Sir William Osler said, “The practice of medicine will be very much as you make it—to one a worry, a care, a perpetual annoyance; to another, a daily job and a life of as much happiness and usefulness as can well fall to the lot of man, because it is a life of self-sacrifice and of countless opportunities to comfort and help the weak-hearted, and to raise up those that fall.” I most closely identify with the latter, and I believe that Canadian physicians work tirelessly 24/7 to live up to this ideal. We look in the eyes of patients seeking our advice and treatment every day. This is both an honor and a privilege. Unfortunately, in our current environment, multiple barriers routinely get in the way, such as limited access to investigations and treatments or limited clinic time to fully address all of our patients’ concerns because of a lack of resources.

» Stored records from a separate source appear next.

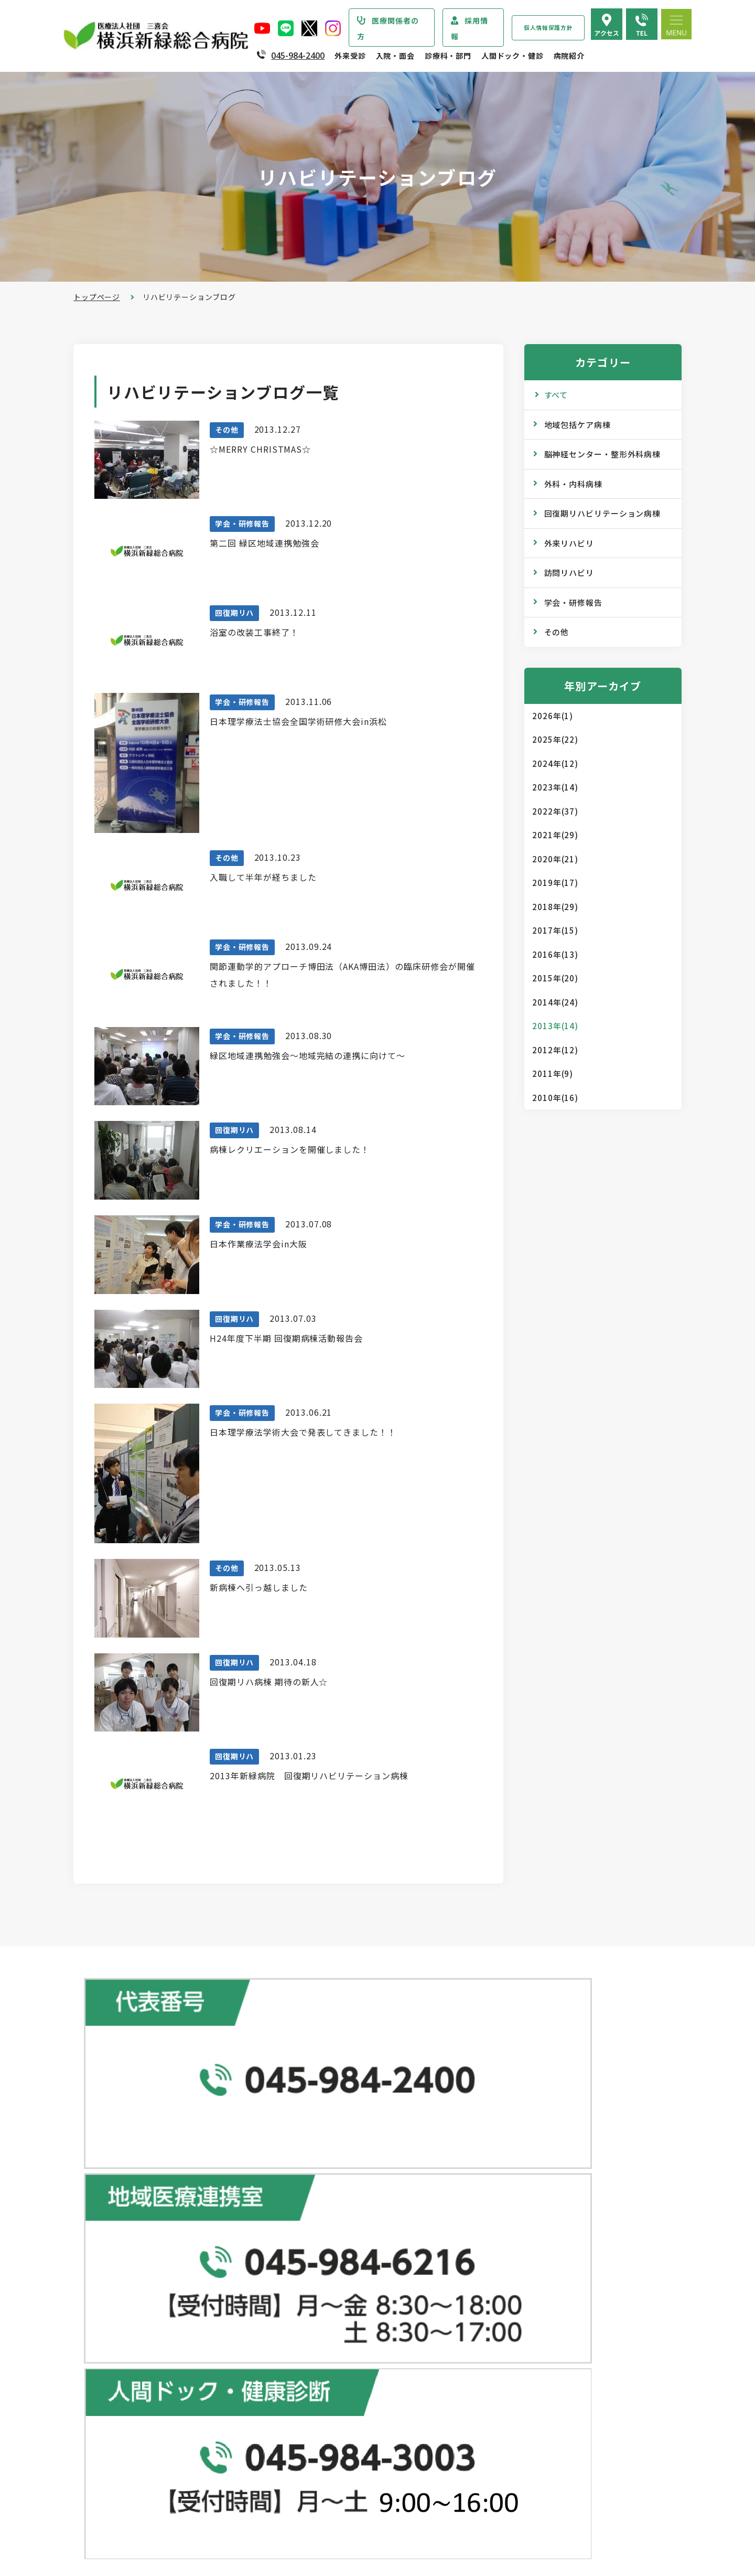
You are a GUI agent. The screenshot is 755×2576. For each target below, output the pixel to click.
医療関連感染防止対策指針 (141, 2351)
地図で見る (274, 2099)
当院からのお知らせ (124, 2175)
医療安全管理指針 (125, 2330)
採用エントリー (516, 2487)
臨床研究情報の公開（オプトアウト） (160, 2524)
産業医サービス (516, 2238)
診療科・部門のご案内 (128, 2197)
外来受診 (350, 55)
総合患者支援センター (327, 2153)
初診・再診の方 (321, 2197)
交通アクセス (512, 2418)
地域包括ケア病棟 (577, 424)
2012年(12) (555, 1049)
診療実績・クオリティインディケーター (163, 2461)
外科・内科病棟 (573, 483)
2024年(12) (555, 763)
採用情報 (469, 28)
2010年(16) (555, 1097)
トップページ (96, 297)
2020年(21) (555, 858)
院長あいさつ (117, 2267)
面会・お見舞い (321, 2497)
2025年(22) (555, 739)
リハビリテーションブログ (535, 2349)
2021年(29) (555, 834)
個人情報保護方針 (548, 27)
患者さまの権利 (121, 2372)
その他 (556, 631)
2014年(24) (555, 1002)
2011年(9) (552, 1073)
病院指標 (109, 2503)
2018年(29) (555, 906)
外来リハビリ (569, 543)
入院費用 (309, 2476)
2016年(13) (555, 954)
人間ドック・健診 (512, 55)
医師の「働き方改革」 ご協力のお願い (361, 2364)
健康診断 (504, 2217)
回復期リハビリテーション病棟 (602, 513)
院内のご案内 (512, 2397)
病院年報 (109, 2482)
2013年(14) (555, 1025)
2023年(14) (555, 787)
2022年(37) (555, 811)
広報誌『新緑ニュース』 (531, 2286)
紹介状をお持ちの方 (329, 2217)
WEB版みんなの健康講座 (532, 2307)
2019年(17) (555, 882)
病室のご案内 (317, 2455)
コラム (500, 2328)
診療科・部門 (448, 55)
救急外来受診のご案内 (332, 2280)
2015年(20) (555, 978)
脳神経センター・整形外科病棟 (602, 453)
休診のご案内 (317, 2259)
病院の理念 (113, 2309)
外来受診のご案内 (318, 2175)
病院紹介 (569, 55)
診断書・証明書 (321, 2322)
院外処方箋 (313, 2301)
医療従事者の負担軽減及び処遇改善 (156, 2414)
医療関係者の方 (388, 28)
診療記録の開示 (321, 2343)
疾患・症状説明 (121, 2219)
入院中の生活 (317, 2434)
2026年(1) (552, 715)
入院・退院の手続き (329, 2413)
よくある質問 (512, 2439)
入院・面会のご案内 (323, 2391)
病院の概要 (113, 2288)
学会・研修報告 (573, 602)
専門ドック (508, 2196)
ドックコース (512, 2175)
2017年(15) (555, 930)
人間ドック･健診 (511, 2153)
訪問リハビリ (569, 572)
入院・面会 (395, 55)
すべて (556, 394)
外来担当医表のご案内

Working in this situation is causing a crisis in physician wellness and our ability to deliver the care we want in a timely manner. We feel the weight of this increasingly difficult burden compressing our profession. Doctors recognize that we need support more than ever to do our work. We cannot continue to work alone into the wee hours of the night. It simply isn’t sustainable. We need support to tackle the leading health care delivery issues that are preventing access and causing barriers to care.

Over the course of my year as president I hope we will continue to engage all partners within physician groups, health authorities, communities, and of course our patients, families, and caregivers who ultimately receive our care to collaborate effectively to eliminate these barriers. The secret to success now and in the future is to listen to all voices and perspectives. This approach is essential to lead meaningful change and to ensure our profession continues to be a profession of influence both individually for our patients, and generally in the assembly of a sustainable health care system.
—Kathleen Ross, MD
Doctors of BC President

Kathleen Ross, MD. How’s your week so far?. BCMJ, Vol. 61, No. 5, June, 2019, Page(s) 200-201 - President's Comment.